Friday, July 13, 2012

Top 5 Baby Sleep Advice

(Warning:  I got on my high horse for this one, so if I offend you I am sorry.)

Running the numbers.  It would probably scare you if you knew how much numbers controlled my life.  Most (if not all) of my accomplishments have revolved around numbers.  In school, it was grades and sports scores.  At work, it was financial statements, quarter deadlines, annual audits, raises, and bonuses.  So how does that fit in with motherhood?  I became obsessed with getting my kid to ‘sleep through the night.’  For several reasons this became the bane of my existence. 
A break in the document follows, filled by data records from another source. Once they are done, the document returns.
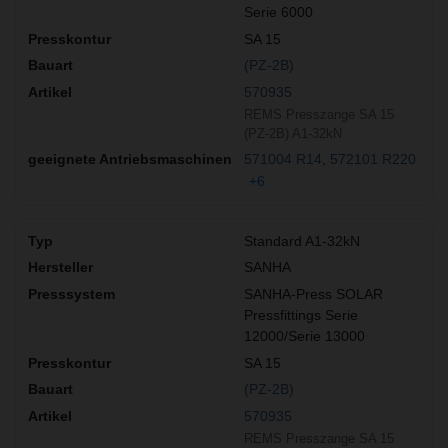
Serie 6000
SA 15
(PZ-2B)
570935
REMS Presszange SA 15
(PZ-2B) A1-32kN
571004 R14
572101 R220
+6
Standard A1-32kN
SANHA
SANHA-Press SOLAR
Pressfittings Serie
12000/Serie 13000
SA 15
(PZ-2B)
570935
REMS Presszange SA 15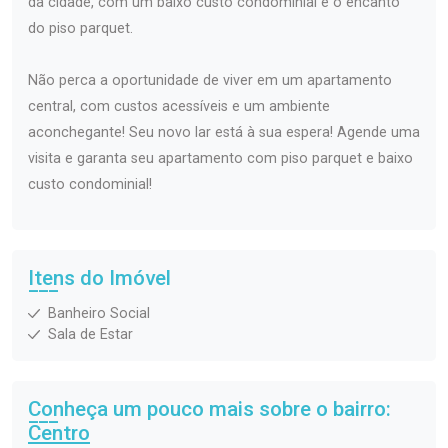
da cidade, com um baixo custo condominial e o encanto
do piso parquet.
Não perca a oportunidade de viver em um apartamento
central, com custos acessíveis e um ambiente
aconchegante! Seu novo lar está à sua espera! Agende uma
visita e garanta seu apartamento com piso parquet e baixo
custo condominial!
Itens do Imóvel
Banheiro Social
Sala de Estar
Conheça um pouco mais sobre o bairro:
Centro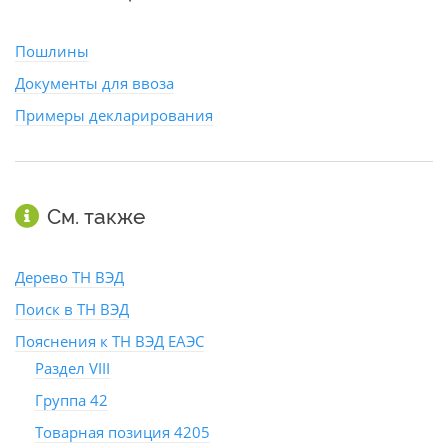
Пошлины
Документы для ввоза
Примеры декларирования
См. также
Дерево ТН ВЭД
Поиск в ТН ВЭД
Пояснения к ТН ВЭД ЕАЭС
Раздел VIII
Группа 42
Товарная позиция 4205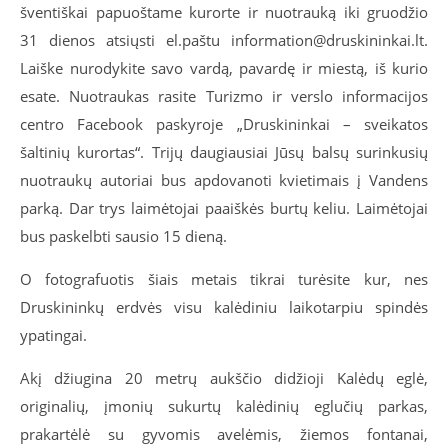
šventiškai papuoštame kurorte ir nuotrauką iki gruodžio
31 dienos atsiųsti el.paštu information@druskininkai.lt.
Laiške nurodykite savo vardą, pavardę ir miestą, iš kurio
esate. Nuotraukas rasite Turizmo ir verslo informacijos
centro Facebook paskyroje „Druskininkai – sveikatos
šaltinių kurortas“. Trijų daugiausiai Jūsų balsų surinkusių
nuotraukų autoriai bus apdovanoti kvietimais į Vandens
parką. Dar trys laimėtojai paaiškės burtų keliu. Laimėtojai
bus paskelbti sausio 15 dieną.
O fotografuotis šiais metais tikrai turėsite kur, nes
Druskininkų erdvės visu kalėdiniu laikotarpiu spindės
ypatingai.
Akį džiugina 20 metrų aukščio didžioji Kalėdų eglė,
originalių, įmonių sukurtų kalėdinių eglučių parkas,
prakartėlė su gyvomis avelėmis, žiemos fontanai,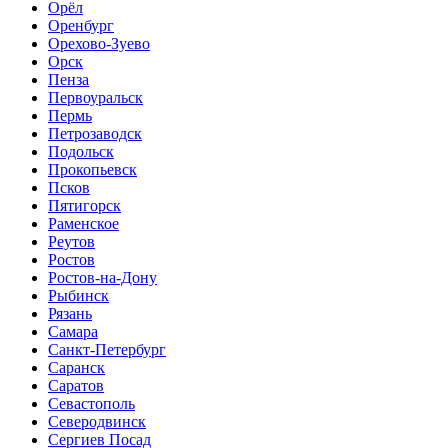
Орёл
Оренбург
Орехово-Зуево
Орск
Пенза
Первоуральск
Пермь
Петрозаводск
Подольск
Прокопьевск
Псков
Пятигорск
Раменское
Реутов
Ростов
Ростов-на-Дону
Рыбинск
Рязань
Самара
Санкт-Петербург
Саранск
Саратов
Севастополь
Северодвинск
Сергиев Посад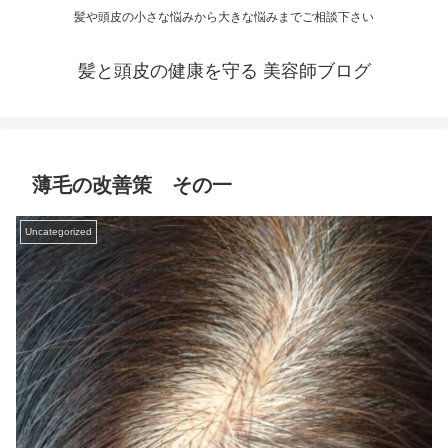
髪や頭皮の小さな悩みから大きな悩みまでご相談下さい
髪と頭皮の健康を守る 美容師ブログ
薄毛の改善策 その一
Uncategorized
1.   I require more sleep than most .  My brother-in-law used to refer to me as ‘yellow dog.’  You know…the labrador from the movie Funny Farm, who’s tail caught on fire, but he was too lazy to notice.
2.   This is the number one question that all mothers ask each other.  Hands down.
3.   This is the one quantitative aspect of motherhood, so of course the accountant pounced on it. 
I have now read every single ‘parenting’ and ‘get your baby to sleep’ book that has ever been published.  I have also drafted a letter to each one of them to describe the flaws in their theories and tell them to go to hell as politely as possible ( I have yet to mail one though).  The problem with every website, blog, or book is a little throw away statement that they end with.  It’s something to the effect of, “Remember, every baby is different.”  They give you advice that they claim is the gospel according to Perfect Parents R Us, but then end it with a “remember that all babies are different so it may take a significantly longer time for your baby.”  I have wanted to scream at the end of a book that just proclaimed they had the sure fire way to ensure your baby sleeps through the night at 3 months, but then ends the book with “Be patient.  If your child takes a few extra months to hit these goals that is perfectly normal.”  My response to that is, obviously your book should be titled “The Sure Fire Method to Get Your Child to Sleep Through the Night at Somewhere Between 3 Months and 2 Years.”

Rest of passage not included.